[Guide] How to Modify a Polaris (Radeon RX Series) GPU

Since you mentioned “mobile drivers” in previous message - i assume you meant OEM drivers that are posted at dell website. Those are outdated and i never used them.

All the time i actually used official Adrenalin (20.4.1/2) drivers which are the same drivers i guess you would install on desktop GPU.

Problem came with 21.6.1 (if I’m not wrong about version) when the FX9830P graphics driver was moved to legacy, and is no longer included in new Adrenalin versions.
So with official driver i can install only one of the GPUs because official driver installer cannot install two different driver versions, although at AMD they have this feature in driver autodetect utility and it is broken - what it does it installs APU driver and then installs RX460 driver in same path overwriting APU driver which ends up in everything broken. I even reported this and after some back and forth with the support team they kept insisting i use dell driverd from 2018!!!
Amernime have the possibility to use different kernel drivers at the same time, i managed to run it, apps start slow and there appear to be some bugs, but no opengl improvements. I used latest 23.4.1 version.

During hardware repair/upgrade i set memory voltage at 1.44V, used the same timings i use now, at 2000mhz i was getting millions of EDC errors, they kept increasing at insane rate like 30000/s, but a one minute furmark test did never crash.
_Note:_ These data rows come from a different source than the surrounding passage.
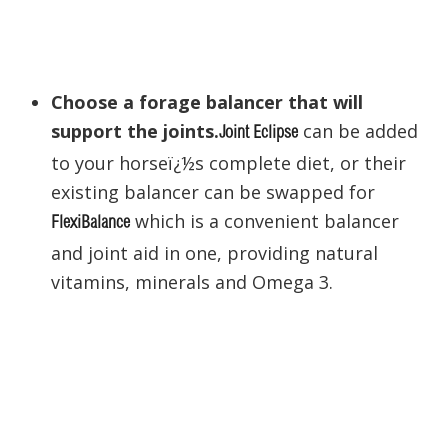
Choose a forage balancer that will
support the joints.
can be added
Joint Eclipse
to your horseï¿½s complete diet, or their
existing balancer can be swapped for
which is a convenient balancer
FlexiBalance
and joint aid in one, providing natural
vitamins, minerals and Omega 3.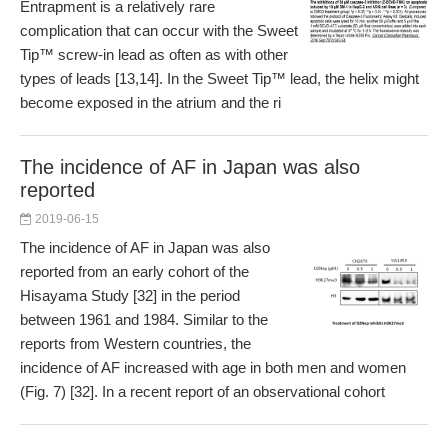
Entrapment is a relatively rare
complication that can occur with the Sweet
Tip™ screw-in lead as often as with other
types of leads [13,14]. In the Sweet Tip™ lead, the helix might
become exposed in the atrium and the ri
The incidence of AF in Japan was also
reported
2019-06-15
The incidence of AF in Japan was also
reported from an early cohort of the
Hisayama Study [32] in the period
between 1961 and 1984. Similar to the
reports from Western countries, the
incidence of AF increased with age in both men and women
(Fig. 7) [32]. In a recent report of an observational cohort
After changing voltage to 1.62V i have 0 errors at 2000mhz, few of them appear above 2050mhz, unless the VRM hits OCP then there is e.g. 300000 errors at once and system halts instantly.

I looked at the files, they are almost identical and have same voltageobject info as the first one you sent.
The voltage type being set appears to be VDDC according to driver source. But then come the unsigned16 index/data pairs where data bytes are:
72 (0.8357)
1C (1.375)
23 (1.33125)
3 (1.53125)
7E (0.7625)
20 (1.35)
4 (1.525)

I would say these are SVI2 voltage IDs and most of these values appear to be memory related, the type indicating VDDC might be there simply because controller is primarily managing VDDC, however the two low values could be setting VDDC or VDDCI as well. Hard to tell by just guessing, also i could be wrong

@karmic_koala the only things there that look like they could be memory related is 23, 3, 20, and 4. They would be VDD/VDDQ voltages. Entries 1C, 23 and 20 are probably relating to K4G80325FB-HC25 when spec requires them to be rated for 7000, while entries 3 and 4 are probably for when K4G80325FB-HC25 is to run at the rated 8000. Entries 72 and 7E are probably essentially idle (desktop) voltages. I’m just guessing here while looking at some datasheets but that’s what looks to make sense. Hopefully that clears a few things up your end. Here is a vBIOS dumped from the 470 I have so you can compare them, both cards are as close to being twins as you can get one is an 8GB Sapphire Nitro RX470 the other the same just in 480 flavour. The biggest difference is that the 470 uses an NCP81022 voltage controller.
RX470 Nitro+ OC BIOS.rar (104.4 KB)

As for the drivers, yeah I was talking about the OEM ones. Whatever that other GPU is will cause issues as whatever it is it’ll be based on the VLIW I think it was called architecture.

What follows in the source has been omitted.